*** Block opens ***

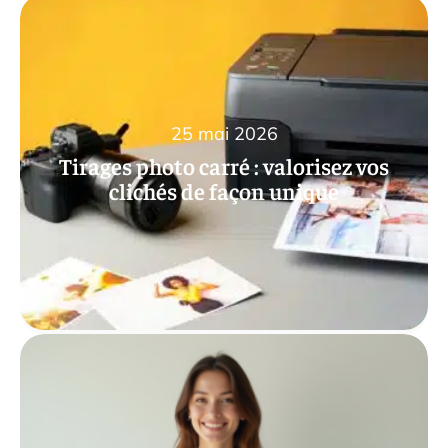
25 mai 2026
Tirages photo carré : valorisez vos
clichés de façon unique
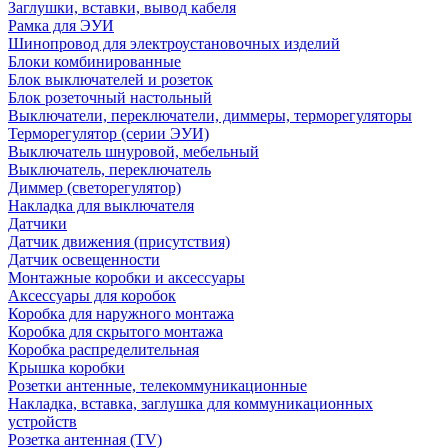
Заглушки, вставки, вывод кабеля
Рамка для ЭУИ
Шинопровод для электроустановочных изделий
Блоки комбинированные
Блок выключателей и розеток
Блок розеточный настольный
Выключатели, переключатели, диммеры, терморегуляторы
Терморегулятор (серии ЭУИ)
Выключатель шнуровой, мебельный
Выключатель, переключатель
Диммер (светорегулятор)
Накладка для выключателя
Датчики
Датчик движения (присутствия)
Датчик освещенности
Монтажные коробки и аксессуары
Аксессуары для коробок
Коробка для наружного монтажа
Коробка для скрытого монтажа
Коробка распределительная
Крышка коробки
Розетки антенные, телекоммуникационные
Накладка, вставка, заглушка для коммуникационных
устройств
Розетка антенная (TV)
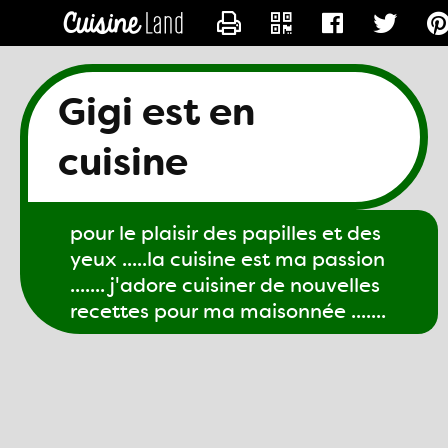
CONTACTER GIGI61
Gigi est en
cuisine
pour le plaisir des papilles et des
yeux .....la cuisine est ma passion
....... j'adore cuisiner de nouvelles
recettes pour ma maisonnée .......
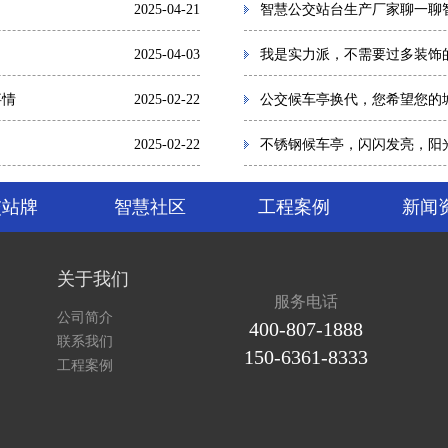
2025-04-21
智慧公交站台生产厂家聊一聊
2025-04-03
我是实力派，不需要过多装饰
事情
2025-02-22
公交候车亭换代，您希望您的
2025-02-22
不锈钢候车亭，闪闪发亮，阳
交站牌
智慧社区
工程案例
新闻
关于我们
服务电话
公司简介
400-807-1888
联系我们
150-6361-8333
工程案例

*** Block closes ***

Work to be completed
Your task is to copy each line of the data above that holds "Накладка".

Exercise result
Накладка для выключателя
Накладка, вставка, заглушка для коммуникационных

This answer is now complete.